For more information contact the Shuho Nashi Sales and Production Association at 0837-65-2221. Adults are 1,000 yen, elementary school students are 800 yen and kindergarteners are 600 yen.


Other orchards where you can experience nashi gari include;


Hohoku Pia Farm in Shimonoseki city. The entrance fee is 500 yen for adults and 300 yen for elementary school students and younger. You can eat all the nashi that you want within the orchard. For every kilogram of nashi brought home, the fee is 300 to 600 yen. The orchard is open from 8:00 until 18:00. Contact 083-782-1607 for more information.


Nakahara Orchard is also located in Shimonoseki and does not have an entrance fee. All the nashi that you pick can be taken home at a cost of 2,000 yen per basket. Each basket is 3.5 kilograms. At the rest area, you can enjoy samplings of the pears as well as buy some nashi to send to friends in different prefectures. However, you cannot eat the nashi that you pick within the orchard. The orchard opens around August 10 and will stay open until the middle of October from 9:00 until 17:00. The last time to enter the orchard to pick nashi is at 16:00. For more information, contact 083-782-1757.


For those who wish to kill two birds with one stone, Sugane Fruit Land in Shunan City offers a chance to pick not just nashi but grapes as well. When you envision this fruit land, you may think of one large orchard but in reality, it is more of a fruit lane, with over 10 orchard plots lining the road, all full of fresh fruit waiting to be picked and eaten! For nashi picking, the entrance fee is 1,050 yen while the fee for picking grapes depends on the weight of the amount you pick. The grapes hang in paper bags and once you take a peek inside to see how ripe they are, the grapes can be snipped with scissors to take home. The secret to keeping the grapes fresh for as long as possible is to cut them with as long of a stem as possible.


During the peak season, as many as 50,000 visitors, including many families, come from as far as Hiroshima to pick the nashi and grapes. Peak season is from the beginning of August until the beginning of October. For more information contact the Sugane Grape and Nashi Production Association at 083-486-2000.
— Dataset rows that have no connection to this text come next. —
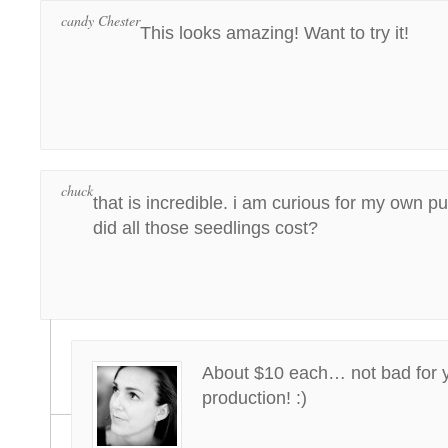
candy Chester
This looks amazing! Want to try it!
chuck
that is incredible. i am curious for my own
did all those seedlings cost?
About $10 each… not bad for ye
production! :)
Yamaguchi has an abundance of other orchards not listed here as well. There’s a good chance one may exist closer to your area than you think. Picking your own fruit may not be what comes to mind when you picture a weekend afternoon, but venturing out to the orchards to bring home a bag full of ripe and sumptuous fruit—or eating to your heart’s content—is both a fulfilling and filling experience!